◆ **WORK TO COMPLETE**
The data below should be copied out exactly, with its pictures omitted.

◆ **THE DATA**
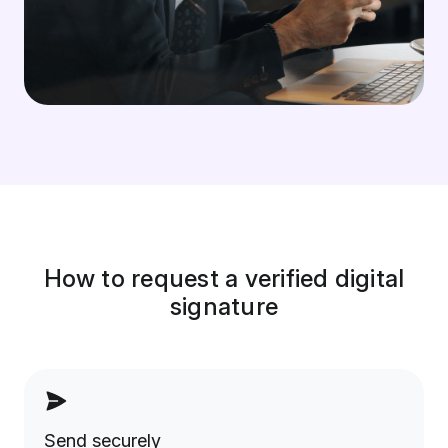
How to request a verified digital
signature
Send securely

◆ **EXERCISE ANSWER**
How to request a verified digital
signature
Send securely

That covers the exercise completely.